PS : j'adore cette image quasi-subliminale d'une main gantée qui noie Florence Pugh au moment où Oppenheimer dit qu'ils ont retrouvé des traces de tel barbiturique dans son sang, brève illustration d'une vue de l'esprit paranoïaque qui va à l'encontre de la thèse du suicide. C'est très JFK pour le coup.

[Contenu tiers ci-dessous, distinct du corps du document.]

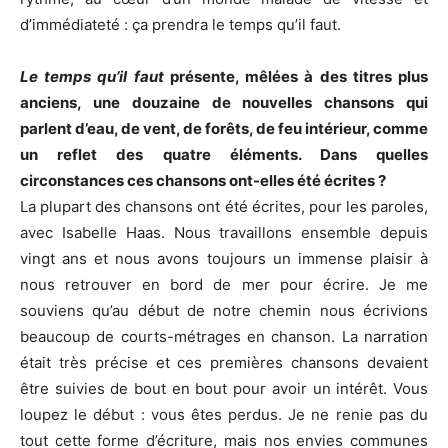
d’immédiateté : ça prendra le temps qu’il faut.
Le temps qu’il faut
présente, mêlées à des titres plus
anciens, une douzaine de nouvelles chansons qui
parlent d’eau, de vent, de forêts, de feu intérieur, comme
un reflet des quatre éléments. Dans quelles
circonstances ces chansons ont-elles été écrites ?
La plupart des chansons ont été écrites, pour les paroles,
avec Isabelle Haas. Nous travaillons ensemble depuis
vingt ans et nous avons toujours un immense plaisir à
nous retrouver en bord de mer pour écrire. Je me
souviens qu’au début de notre chemin nous écrivions
beaucoup de courts-métrages en chanson. La narration
était très précise et ces premières chansons devaient
être suivies de bout en bout pour avoir un intérêt. Vous
loupez le début : vous êtes perdus. Je ne renie pas du
tout cette forme d’écriture, mais nos envies communes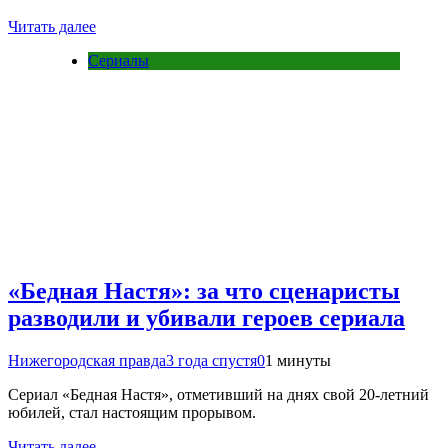
Читать далее
Сериалы
«Бедная Настя»: за что сценаристы
разводили и убивали героев сериала
Нижегородская правда
3 года спустя
0
1 минуты
Сериал «Бедная Настя», отметивший на днях свой 20-летний
юбилей, стал настоящим прорывом.
Читать далее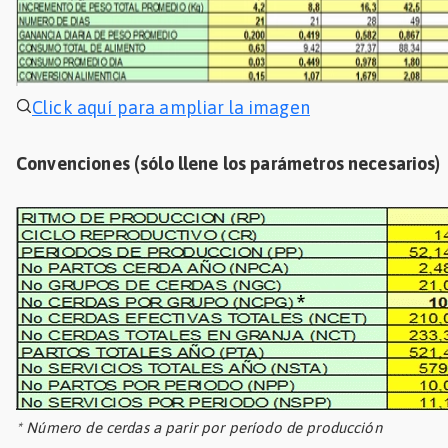
Click aquí para ampliar la imagen
Convenciones (sólo llene los parámetros necesarios)
* Número de cerdas a parir por período de producción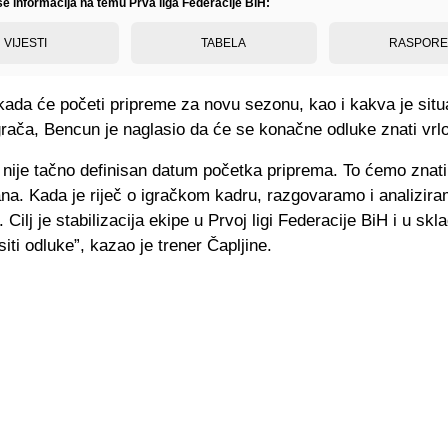
še informacija na temu Prva liga Federacije BiH:
VIJESTI
TABELA
RASPOR
kada će početi pripreme za novu sezonu, kao i kakva je situ
grača, Bencun je naglasio da će se konačne odluke znati vrl
 nije tačno definisan datum početka priprema. To ćemo znati
ana. Kada je riječ o igračkom kadru, razgovaramo i analizir
 Cilj je stabilizacija ekipe u Prvoj ligi Federacije BiH i u skl
ti odluke”, kazao je trener Čapljine.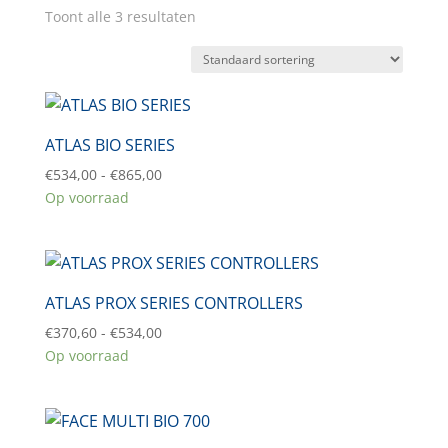
Toont alle 3 resultaten
ATLAS BIO SERIES
Prijsklasse:
€
534,00
-
€
865,00
€534,00
Op voorraad
tot
€865,00
ATLAS PROX SERIES CONTROLLERS
Prijsklasse:
€
370,60
-
€
534,00
€370,60
Op voorraad
tot
€534,00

Le cinéaste a souvent associé l'eau à la notion du temps (cf. la marée dans Inception, Interstellar et Dunkerque) et ici il utilise le motif de cercles concentriques causés par des gouttes de pluie ("ripples" en anglais) pour figurer les potentielles répercussions ("ripples" aussi) d'une guerre nucléaire. Oppenheimer ne voit plus ça, le temps qui leur est compté avant l'inévitable. La peur de l'extinction déjà présente dans Intertsellar et Tenet réapparaît mais sans l'échappatoire permis par la science-fiction. Impossible de revenir en arrière cette fois. Là où les protagonistes nolaniens pouvaient autrefois trouver un sens à leur vie par le biais de l'illusion, il n'y a aucune rédemption possible. Comme Inception, Tenet se concluait sur l'image d'un enfant, représentant le futur, avec cette réplique : "C'est la bombe qui n'a pas explosé. Le danger que personne ne savait être réel. C'est ça la bombe avec le pouvoir de changer de monde." Oppenheimer pourrait avoir la même.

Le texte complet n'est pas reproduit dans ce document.